Ich blieb so lange über Masako gebeugt, bis mein Schwanz aus ihr rausrutschte.
In der Nacht liebten wir uns noch zwei Mal, bis wir erschöpft Arm in Arm einschliefen.
-*-
Als ich am Morgen erwachte, lag Masako neben mir und schaute mich nachdenklich an. Ihre Lippen bewegten sich, so als wenn sie etwas sagen wollte, aber keinen Ton herausbrachte.
„Ich bleiben bei dir, immer!“, sagte sie dann plötzlich.
Ich glaubte nicht richtig verstanden zu haben?
„Du willst für immer bei mir bleiben?“, fragte ich deshalb nach.
„Ich wollen für immer bei dir sein!“, wiederholte sie und nickte abermals mit dem Kopf.
Ich zog sie in meine Arme, während mir ein Schauer über den Rücken lief.

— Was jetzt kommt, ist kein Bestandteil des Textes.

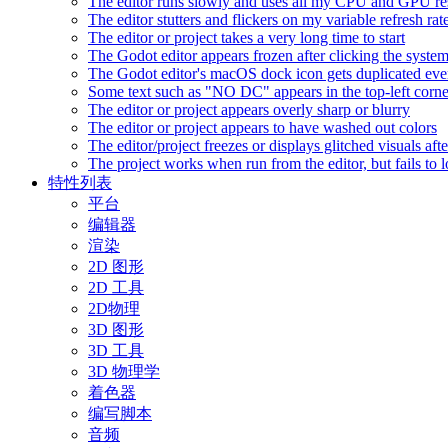
The editor runs slowly and uses all my CPU and GPU r
The editor stutters and flickers on my variable refresh r
The editor or project takes a very long time to start
The Godot editor appears frozen after clicking the syste
The Godot editor's macOS dock icon gets duplicated eve
Some text such as "NO DC" appears in the top-left corn
The editor or project appears overly sharp or blurry
The editor or project appears to have washed out colors
The editor/project freezes or displays glitched visuals a
The project works when run from the editor, but fails to
特性列表
平台
编辑器
渲染
2D 图形
2D 工具
2D物理
3D 图形
3D 工具
3D 物理学
着色器
编写脚本
音频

Diese Möglichkeit war mir schon oft durch den Kopf gegangen, ich hatte sie aber immer verworfen, weil ich ihr das nicht zumuten wollte.
„Seit wann sprichst du deutsch?“, fragte ich.
„Izumi geholfen!“, antwortete sie etwas verlegen und kuschelte sich noch fester an mich.
„Ich liebe dich und würde mich freuen, wenn du für immer bei mir bleibst!“
Da Masako nur die Hälfte davon verstanden hatte, angelte ich nach dem Translator und wiederholte meine Antwort.
Jetzt umklammerte mich Masako, küsste mich ab und presste ihren nackten Körper an mich, was bei mir heftige Reaktionen im Lendenbereich hervorrief.
Ich musste dringend Kondome kaufen, wir hatten nur noch die drei in meinem Koffer, wobei Masako jetzt dabei war, mir ihr letztes über meinen Penis zu streifen.
-*-
Die Woche ging viel zu schnell rum, aber mit der Hoffnung zusammenbleiben zu können, waren alle Probleme nur halb so schlimm.
Dachten wir!
Wir zogen noch eine provisorische Silberhochzeit mit Heda und Klaus vor, wo ich ihnen meine Becher übereichte. Danach verabschiedeten wir uns bei ihnen und versprachen, im nächsten Jahr wiederzukommen.
Da Masako meine Heimatadresse nicht wusste, hatte sie sich in Köln beworben.